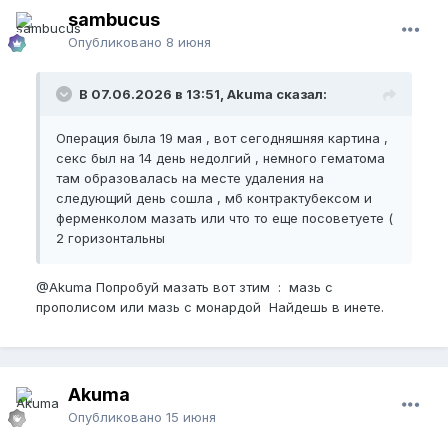
sambucus
Опубликовано
8 июня
В 07.06.2026 в 13:51, Akuma сказал:
Операция была 19 мая , вот сегодняшняя картина ,
секс был на 14 день недолгий , немного гематома
там образовалась на месте удаления на
следующий день сошла , мб контрактубексом и
ферменколом мазать или что то еще посоветуете (
2 горизонтальны
@Akuma
Попробуй мазать вот зтим : мазь с
прополисом или мазь с монардой Найдешь в инете.
Akuma
Опубликовано
15 июня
- - - - -
Transcribe exactly, and only, the lines from the one with "ферменколом мазать или" through the last line of the data.

§ **Result for this exercise**:
ферменколом мазать или что то еще посоветуете (
2 горизонтальны
@Akuma
Попробуй мазать вот зтим : мазь с
прополисом или мазь с монардой Найдешь в инете.
Akuma
Опубликовано
15 июня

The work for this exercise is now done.